Nowadays Fiber Optic Sensing (FOS) is increasingly used for track condition monitoring. Besides the known above ground monitoring, it can also be used to evaluate certain underground geological processes affecting the infrastructure. For instance, formation of sinkholes, or unstable layers, which can be destructive and may lead to catastrophic events on the railway network. The depth of investigation provided by conventional ballast and subgrade monitoring approaches, such as Ground Penetrating Radar (GPR), are often insufficient. The collaboration between AP Sensing with its sensitive DAS technology, and Sercel with its enhanced solution for geophysical near surface evaluation provides insights of the underground geology along rail tracks. The world’s first BBS solution revolutionizes train track condition monitoring and can analyse ground conditions up to 50 m below the ballast. The BBS solution analyses vast amounts of DAS data to generate a 2D shear wave velocity profile under the track, indicating the condition and properties of the subsurface. Shear waves propagate faster through harder material and slower through weak layers, such as cavities or sinkholes; thusly, abnormal shear wave behaviour is a direct indicator of danger zones, that shall be evaluated.
 

Two case studies demonstrate the capabilities of BBS:

Several tracks from Deutsche Bahn (DB) were monitored by AP Sensing proving the technology with existing fiber optic cable along the rail track. E.g., the system was used to monitor a 36 km track near Berlin to develop reliable algorithms using artificial intelligence (AI) for train tracking and third party intrusion (TPI). (AP Sensing’s Deutsche Bahn Cable Theft Monitoring Case Study). A BBS study was carried out as part of a collaboration between AP Sensing and Sercel to prove the value of the roadbed scanning solution. A 2.5 km section with different surface features and visible differences in geology (presence of lake, fields, rock outcrops nearby) was selected. In this trial the analysis of shear wave velocity shows a general conventional trend of velocity increase with depth (from dark blue colour at the surface, indicating soft rocks, to brown, indicating hardening). No danger zones were detected.

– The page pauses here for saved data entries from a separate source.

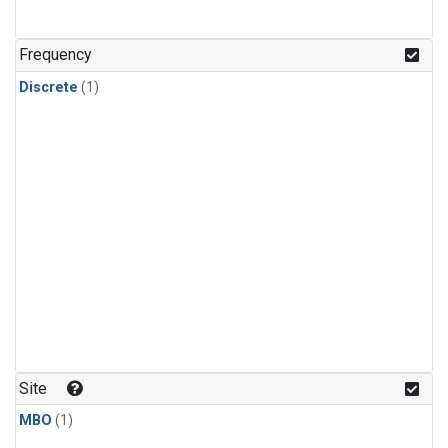
Frequency
Discrete
(1)
Site
MBO
(1)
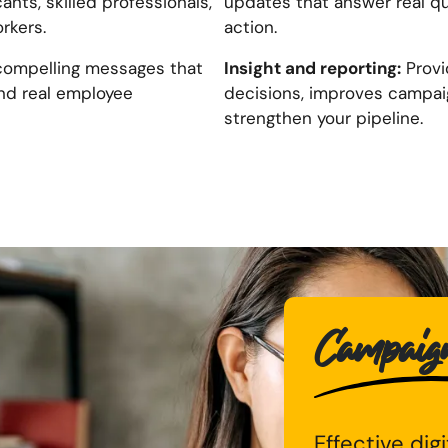
ants, skilled professionals,
updates that answer real q
rkers.
action.
Insight and reporting:
compelling messages that
Provi
nd real employee
decisions, improves campaig
strengthen your pipeline.
Campaigns
Effective dig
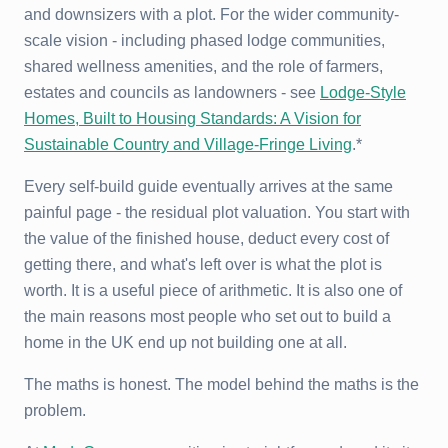
and downsizers with a plot. For the wider community-
scale vision - including phased lodge communities,
shared wellness amenities, and the role of farmers,
estates and councils as landowners - see
Lodge-Style
Homes, Built to Housing Standards: A Vision for
Sustainable Country and Village-Fringe Living
.*
Every self-build guide eventually arrives at the same
painful page - the residual plot valuation. You start with
the value of the finished house, deduct every cost of
getting there, and what's left over is what the plot is
worth. It is a useful piece of arithmetic. It is also one of
the main reasons most people who set out to build a
home in the UK end up not building one at all.
The maths is honest. The model behind the maths is the
problem.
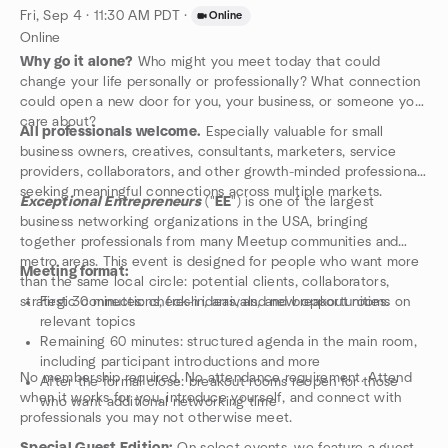
Fri, Sep 4 · 11:30 AM PDT
·
Online
Online
Why go it alone?
Who might you meet today that could
change your life personally or professionally? What connection
could open a new door for you, your business, or someone you
care about?
All professionals welcome.
Especially valuable for small
business owners, creatives, consultants, marketers, service
providers, collaborators, and other growth-minded professionals
seeking meaningful connections across multiple markets.
Exceptional Entrepreneurs
("
EE
") is one of the largest
business networking organizations in the USA, bringing
together professionals from many Meetup communities and
metro areas. This event is designed for people who want more
Meeting format:
than the same local circle: potential clients, collaborators,
strategic connections, fresh ideas, and new opportunities.
First 30 minutes: check-in, arrivals, and breakout rooms on
relevant topics
Remaining 60 minutes: structured agenda in the main room,
including participant introductions and more
No membership required. No attendance requirement. Attend
After the formal close: breakout rooms reopen for those
when it works for you, introduce yourself, and connect with
who want additional networking time
professionals you may not otherwise meet.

A cargo train of one of the key railroad operators in Eastern Europe derailed because of ground subsidence. Traditional track integrity techniques could not provide proper subsurface evaluation with reasonable depth of investigation to identify the locations of sinkholes. Traditional blind drilling and subsequent cementing of sinkholes along a track more than 22 km long also could not guarantee a result. Therefore, to detect and cure hazard zones, Sercel performed nodal geophysical survey within 2 zones, each 500 m long. In order to perform near surface characterization under the remaining problematic zone of the track it was decided to apply the BBS solution using a DAS system connected to existing buried fiber optic cables. DAS data interpretation provided exciting results giving a baseline understanding of underground geology.

The BBS monitoring solution provides critical data on subsurface conditions needed for safe railway operations. The ability to analyse data at short notice after acquisition is extremely valuable for proactive danger zone identification over large areas and rapid decision making to predict and plan remediation operations. Moreover, the use of already existing fiber optic infrastructure, together with extremely longrange evaluation units, makes this joint solution of AP Sensing and Sercel very cost-effective with the potential of further time lapse monitoring to ensure that the situation does not degrade over seasons.